Object#method_missing の第1引数(meth)には呼ばれたメソッド名が渡されます。まずこのメソッド名が "aaa=" のように最後が "=" になっているかどうかをチェックします。またこの時引数(args)の数は1つであるはずなのでそれもチェックしています。メソッド名が "aaa=" の時、それを accessor として解釈するとインスタンス変数 @aaa への代入と見做せますから、 "=" を除いた "aaa" の部分だけ name に取り出しておきます。 "aaa=" のような形でなかった時は、インスタンス変数の参照かもしれないと考え、その時は引数が空のはずなので args.empty? でチェックします。これらの条件にあてはまらなかったらそれは accessor の呼び出しとは見做せないので return super することで NoMethodError を発生させています。これ return はいらないかもしれませんが、念のため。

    if self.instance_variable_defined?("@#{name}")
      self.class.__send__(:attr_accessor, name)
      if meth == name
        self.instance_variable_get("@#{name}")
      else
        self.instance_variable_set("@#{name}", args[0])
      end
    else
      super
    end

メソッド呼び出しが accessor っぽいと判断したら実際に対応する名前のインスタンス変数が存在するか Object#instance_variable_defined? でチェックします。存在しなければ(else 節) super として NoMethodError を発生させます。存在したら、まず self.class でそのオブジェクトのクラスを取得して、Module#attr_accessor を呼ぶことで accessor を定義させています。ここでも Module#attr_accessor が private メソッドなので Object#__send__ を使って呼んでいます。これで次回からは method_missing は呼ばれずにここで定義された accessor が呼ばれるようになります。でもとりあえず最初に呼ばれた時の処理をここでするために Object#instance_variable_(get|set) を使ってインスタンス変数の参照、代入を行なっています。
[追記]attr_accessor を呼んで定義を追加するのはやめました。@a があってメソッド a が定義済みで a= を呼ばれると a を上書きしてしまいます。reader/writer の必要なほうを定義すればいいのですが、まあどうせ抜け道なので毎回 method_missing で処理するのでよいということにしました。[/追記]

なお、instance_variable_defined? で引数に文字列を渡していますが、これはわざとです。 instance_variable_defined? を呼んでいる時点ではまだそのインスタンス変数の名前が実際に存在するかどうかわかりません。今の trunk(2.0) の ruby では instance_variable_defined? のような Symbol を受け付けるメソッドに String を渡した時に、その Symbol が未定義ならそもそも Symbol 化せずに false を返すようなショートカットが実装されているので、ここで to_sym を呼んで Symbol 化してしまうと、不要な Symbol が生成されてしまうからです。
それから、今の実装は accessor をそのオブジェクトの特異メソッドとしてではなくてクラスのインスタンスメソッドとして追加するようにしています。

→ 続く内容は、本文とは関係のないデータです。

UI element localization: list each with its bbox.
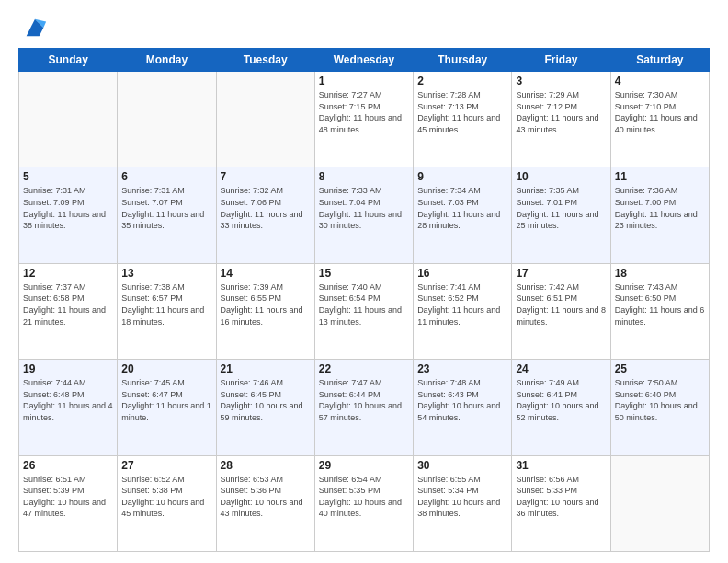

先程書いたように同じクラスのインスタンスでもインスタンス変数が異なる場合があるので、これだとそのオブジェクトには存在しないインスタンス変数の accessor もありえるのですが、そもそも attr_accessor を使う時も必ずしもそのインスタンス変数が最初から存在するとは限らないのであまり問題はないだろうということと、もし特異メソッドを使って accessor を定義してしまうと、そのオブジェクトは Marshal.dump で dump 不可能になってしまうので、dRuby を多用しているうちの環境では困ることが多いだろうという判断からこうしています。

こんな感じです。思ったより長くなってしまいました。今気がつきましたが普段ここを読んでいるような人には常識的なことばかりなので、どこか別のところに書けばよかった! るびまに投稿するとか。